The “skinny bill” would repeal Obamacare’s individual and employer mandates, but a growing number of Republican senators say they don’t want it to become their legacy when it comes to fullfilling their seven-year promise to overhaul the Affordable Care Act. It’s an atypical legislative strategy in which Republicans would vote “yes” on legislation that no one wants to ultimately pass.
And so Republicans are actively lobbying their fellow Republicans in the House to make sure they will stand in the way of House Speaker Paul Ryan if he does bring it to the floor for a vote. Ryan issued a statement saying he would go to conference, but didn’t guarantee there wouldn’t be a vote on a Senate-passed “skinny bill.”
Sen. John McCain didn’t like what he heard.
“I would like to have the kind of assurances he didn’t provide,” McCain, R-Arizona, told reporters.
Graham told reporters that he was communicating with the leader of the conservative House Freedom Caucus, Rep. Mark Meadows, all day Thursday trying to get assurances that his conservative members would block Ryan.
“We’re in the twilight zone of legislating,” Democratic Sen. Claire McCaskill of Missouri said Thursday of the GOP’s strategy.
A slew of Republican senators openly acknowledged on Thursday that the “skinny repeal” bill wasn’t perfect, while some went as far as to blast it as bad policy.
“The majority leader cannot promise what the House can do,” said Wisconsin Sen. Ron Johnson. “That’s not in his powers. The House has to decide that. It’s the House’s decision.”
“It may be all we can get,” said Sen. Jeff Flake of Arizona who was among those members who thought it might not be the worst outcome.
Graham, meanwhile, called the proposal a “political cop-out” that would throw the insurance markets into “disarray,” and that “as a final product, it would be a disaster.”
“The worst possible outcome is to pass something that most of us believe is a placeholder and it becomes the final product,” Graham said.

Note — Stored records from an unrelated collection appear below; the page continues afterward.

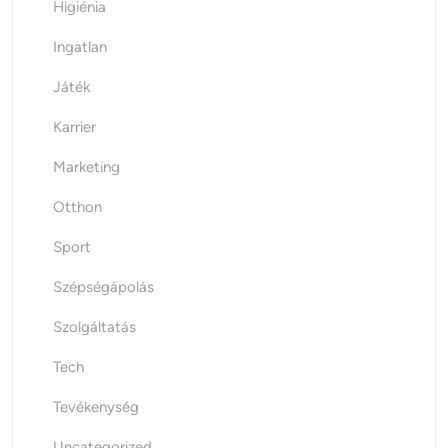
Higiénia
Ingatlan
Játék
Karrier
Marketing
Otthon
Sport
Szépségápolás
Szolgáltatás
Tech
Tevékenység
Uncategorized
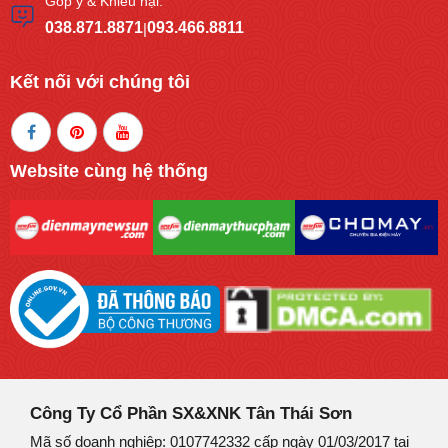
Góp ý & Khiếu nại:
038.871.8871
093.466.8811
|
Kết nối với chúng tôi
Website cùng hệ thống
Công Ty Cổ Phần SX&XNK Tân Thái Sơn
Mã số doanh nghiệp: 0107742332 cấp ngày 01/03/2017 tại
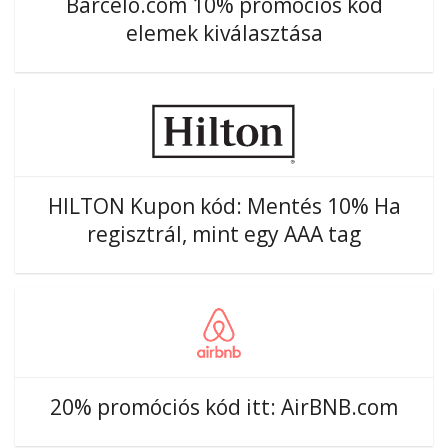
Barcelo.com 10% promóciós kód
elemek kiválasztása
HILTON Kupon kód: Mentés 10% Ha
regisztrál, mint egy AAA tag
20% promóciós kód itt: AirBNB.com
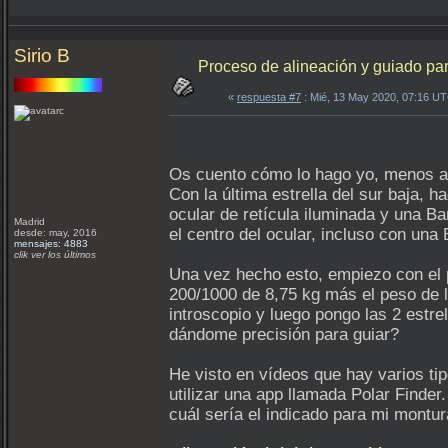
Sirio B
Proceso de alineación y guiado par
«
respuesta #7
: Mié, 13 May 2020, 07:16 U
Os cuento cómo lo hago yo, menos aho
Con la última estrella del sur baja, 
ocular de retícula iluminada y una Ba
Madrid
el centro del ocular, incluso con una
desde: may, 2016
mensajes: 4883
clik ver los últimos
Una vez hecho esto, empiezo con el p
200/1000 de 8,75 kg más el peso de la
introscopio y luego pongo las 2 estre
dándome precisión para guiar?
He visto en vídeos que hay varios ti
utilizar una app llamada Polar Finder
cuál sería el indicado para mi montu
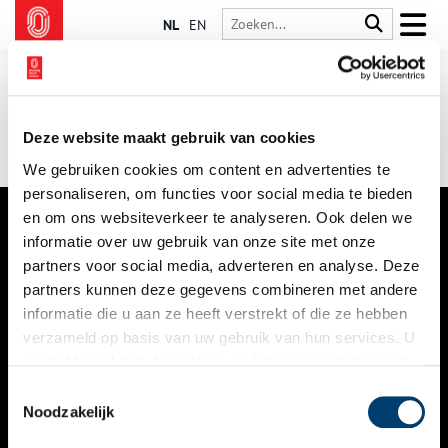
NL
EN
Deze website maakt gebruik van cookies
We gebruiken cookies om content en advertenties te
personaliseren, om functies voor social media te bieden
en om ons websiteverkeer te analyseren. Ook delen we
informatie over uw gebruik van onze site met onze
VERHALEN
partners voor social media, adverteren en analyse. Deze
NIEUWS
partners kunnen deze gegevens combineren met andere
informatie die u aan ze heeft verstrekt of die ze hebben
KALENDER
verzameld op basis van uw gebruik van hun services. U
gaat akkoord met de cookies en het
privacystatement
THEMA’S
als u onze website blijft gebruiken.
Toestemmingsselectie
ACTIVITEITEN
Noodzakelijk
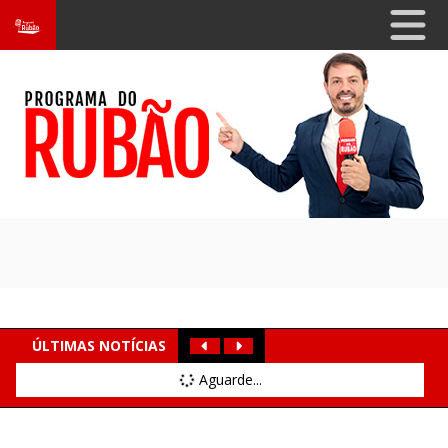
ÚLTIMAS NOTÍCIAS
Aguarde...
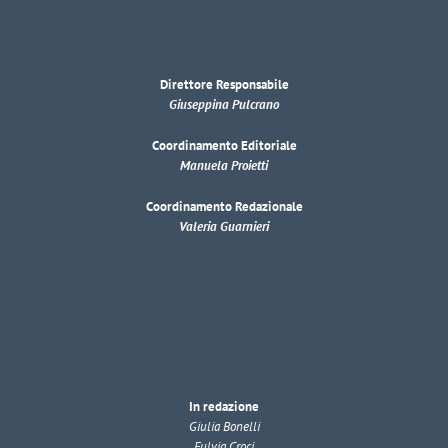
Direttore Responsabile
Giuseppina Pulcrano
Coordinamento Editoriale
Manuela Proietti
Coordinamento Redazionale
Valeria Guarnieri
In redazione
Giulia Bonelli
Fulvia Croci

Republican senators know that they need to pass something in the next few hours if they want to advance their health care negotiations to conference where a group of House and Senate members could then be tasked with hammering out the final legislation. But they also recognize that strategy is rich with risks — one of them being that the “skinny repeal” could become all they get when it comes to gutting Obamacare.
It’s possible that even if Republican senators pass the “skinny repeal” and it goes to conference, House and Senate Republicans won’t be able iron out disagreements between moderates and conservatives that have dogged them for months.
Republican senators are also very aware that the “skinny repeal” might not get them any closer to the goal they set from the outset of the process to lower premiums.
GOP Sen. David Perdue conceded the “skinny repeal” bill would make it hard for people to afford insurance, but that he would vote for it — if he knew the bill could be improved during conference.
“I’m gonna have to have some assurances that they’re not going to pass that. I’m passing this wanting to get to a conference bill,” Perdue said.
As he received a barrage of questions from reporters about the Senate’s apparent strategy of passing something that it doesn’t ultimately want the House to pass, Cornyn pushed back with this quip: “I guess we ought to go back to Schoolhouse Rock.”